Windows users: Replace scp above with pscp. The latter is a program that is included with PuTTY. If the command is not recognized, double check that PuTTY is installed. If PuTTY is installed and the command is still not found, try replacing pscp with the full path C:\Program Files (x86)\PuTTY\pscp.exe

The file cse331-hws.jar should now be on your local machine, in your home directory. (Typing pwd in the command prompt will print out the full path of that directory.)

Additional Requirements

Make sure that your Android application runs correctly on the default virtual device, Nexus 5X API 26 x86. If you have an Android phone, you are encouraged to also test out the application on your phone; however, we will test your application using the default virtual device mentioned above, so you must make sure that it runs properly there.

What to Turn In

Commit and push to your gitlab repository any changes you made to your HW8 classes. If you made any changes, include a description of them in hw9/answers.txt and be sure to tag the final version of all those files with the hw9-final tag, which you must also push to your repository.

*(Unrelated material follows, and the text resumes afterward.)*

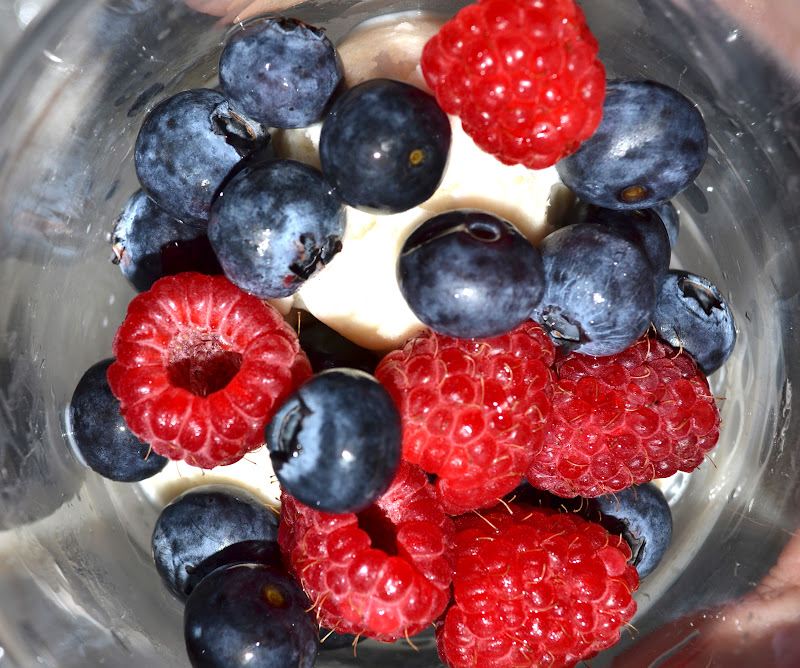 In order to click on bottom of glass jar in this screenshot , I will do `click(122, 320)`.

Since your Android code will not compile outside of Android studio, it does not make sense to commit it into your repository in the usual manner. Instead, you will turn it in via the catalyst drop box. Create a zip file of your entire project folder (this should be a subdirectory of the AndroidStudioProjects folder) and put that in the drop box for HW9.

To test your assignment, we will import your Android code using the zip file and then run it on the default virtual device.